Assigned task: Filter the listing below, keeping only the lines with the word "tipo".

Supplied material:

※ ※ ※

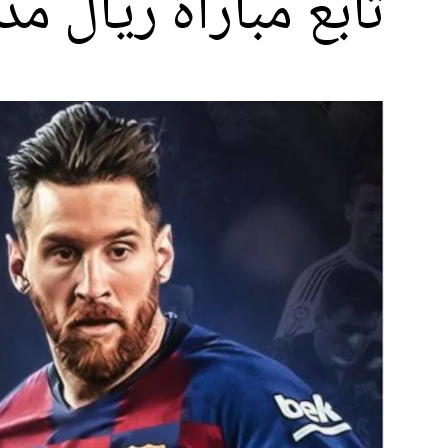
تابع مباراة ريال م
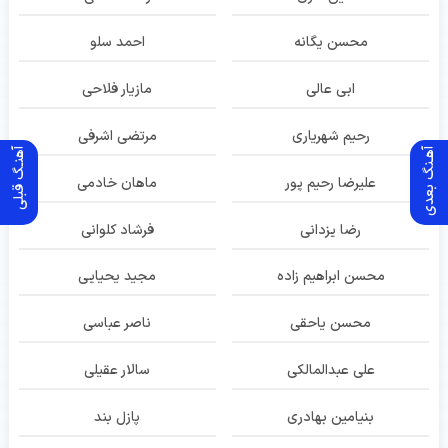
محسن یگانه
احمد سلو
ابی عالی
مازیار فلاحی
رحیم شهریاری
مرتضی اشرفی
آهـنگ بعدی
آهنـگ قبلی
علیرضا رحیم پور
ماهان خادمی
رضا یزدانی
فرشاد کلوانی
محسن ابراهیم زاده
مجید یحیایی
محسن یاحقی
ناصر عباسی
علی عبدالمالکی
سالار عقیلی
بنیامین بهادری
پازل بند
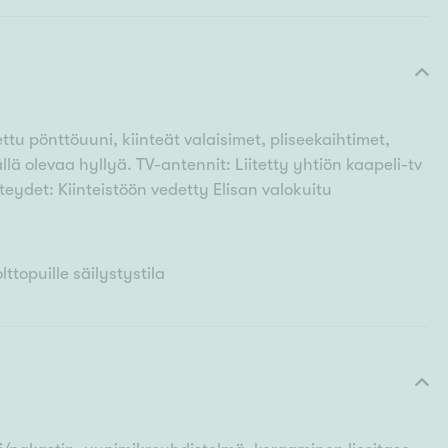
tu pönttöuuni, kiinteät valaisimet, pliseekaihtimet,
llä olevaa hyllyä. TV-antennit: Liitetty yhtiön kaapeli-tv
teydet: Kiinteistöön vedetty Elisan valokuitu
lttopuille säilystystila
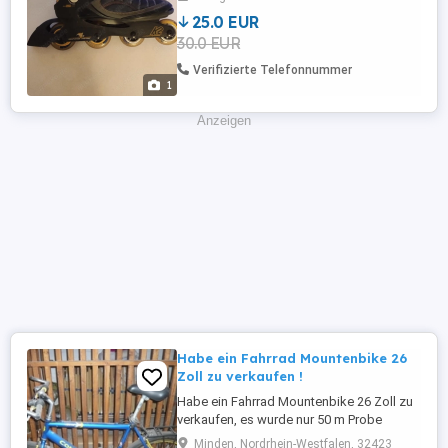
25.0 EUR
30.0 EUR
Verifizierte Telefonnummer
1
Anzeigen
Habe ein Fahrrad Mountenbike 26
Zoll zu verkaufen !
Habe ein Fahrrad Mountenbike 26 Zoll zu
verkaufen, es wurde nur 50 m Probe
gefahren beim Kauf. es ist 1000 prozent in
Minden, Nordrhein-Westfalen, 32423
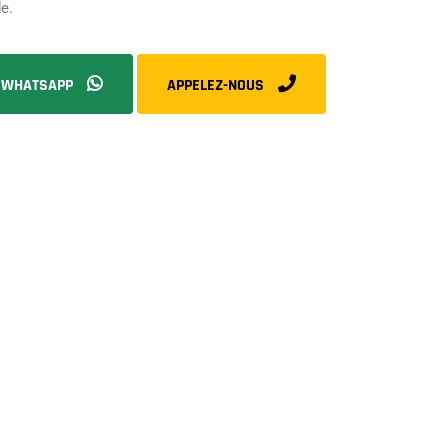
e.
WHATSAPP
APPELEZ-NOUS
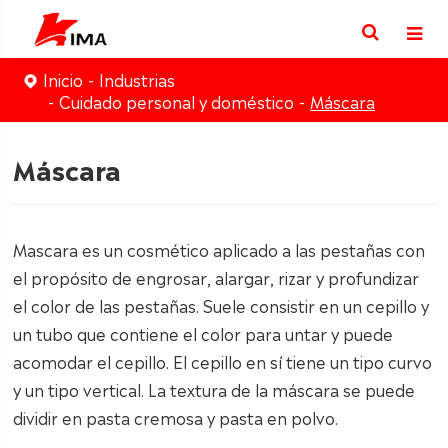
Inicio
Industrias
Cuidado personal y doméstico
Máscara
Máscara
Mascara es un cosmético aplicado a las pestañas con
el propósito de engrosar, alargar, rizar y profundizar
el color de las pestañas. Suele consistir en un cepillo y
un tubo que contiene el color para untar y puede
acomodar el cepillo. El cepillo en sí tiene un tipo curvo
y un tipo vertical. La textura de la máscara se puede
dividir en pasta cremosa y pasta en polvo.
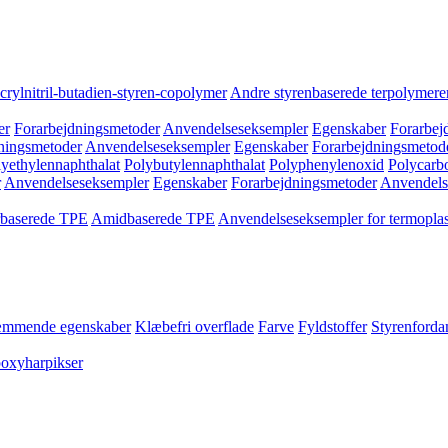
crylnitril-butadien-styren-copolymer
Andre styrenbaserede terpolymere
er
Forarbejdningsmetoder
Anvendelseseksempler
Egenskaber
Forarbej
ningsmetoder
Anvendelseseksempler
Egenskaber
Forarbejdningsmetod
yethylennaphthalat
Polybutylennaphthalat
Polyphenylenoxid
Polycarb
r
Anvendelseseksempler
Egenskaber
Forarbejdningsmetoder
Anvendels
rbaserede TPE
Amidbaserede TPE
Anvendelseseksempler for termoplas
mmende egenskaber
Klæbefri overflade
Farve
Fyldstoffer
Styrenford
poxyharpikser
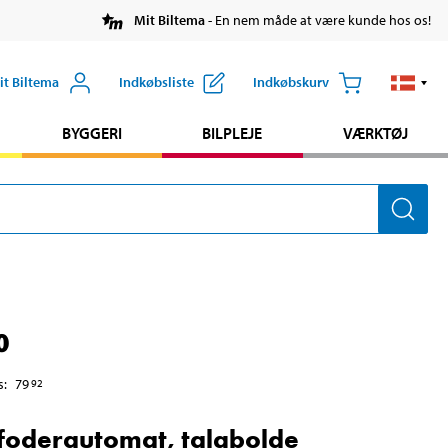
Mit Biltema
- En nem måde at være kunde hos os!
it Biltema
Indkøbsliste
Indkøbskurv
BYGGERI
BILPLEJE
VÆRKTØJ
0
s
:
79
92
foderautomat, talgbolde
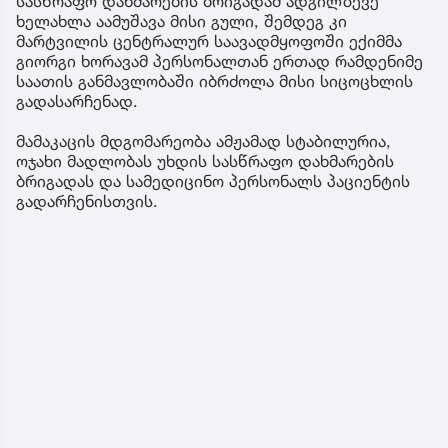
სასწრაფო დახმარების ბრიგადამ ადგილზევე
ხელახლა აამუშავა მისი გული, შემდეგ კი
მარტვილის ცენტრალურ საავადმყოფოში ექიმმა
გიორგი ხორავამ პერსონალთან ერთად რამდენიმე
საათის განმავლობაში იბრძოლა მისი სიცოცხლის
გადასარჩენად.
მამაკაცის მდგომარეობა ამჟამად სტაბილურია,
ოჯახი მადლობას უხდის სასწრაფო დახმარების
ბრიგადას და სამედიცინო პერსონალს პაციენტის
გადარჩენისთვის.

※ ※ ※

Solution to the exercise:
acomodar el cepillo. El cepillo en sí tiene un tipo curvo
y un tipo vertical. La textura de la máscara se puede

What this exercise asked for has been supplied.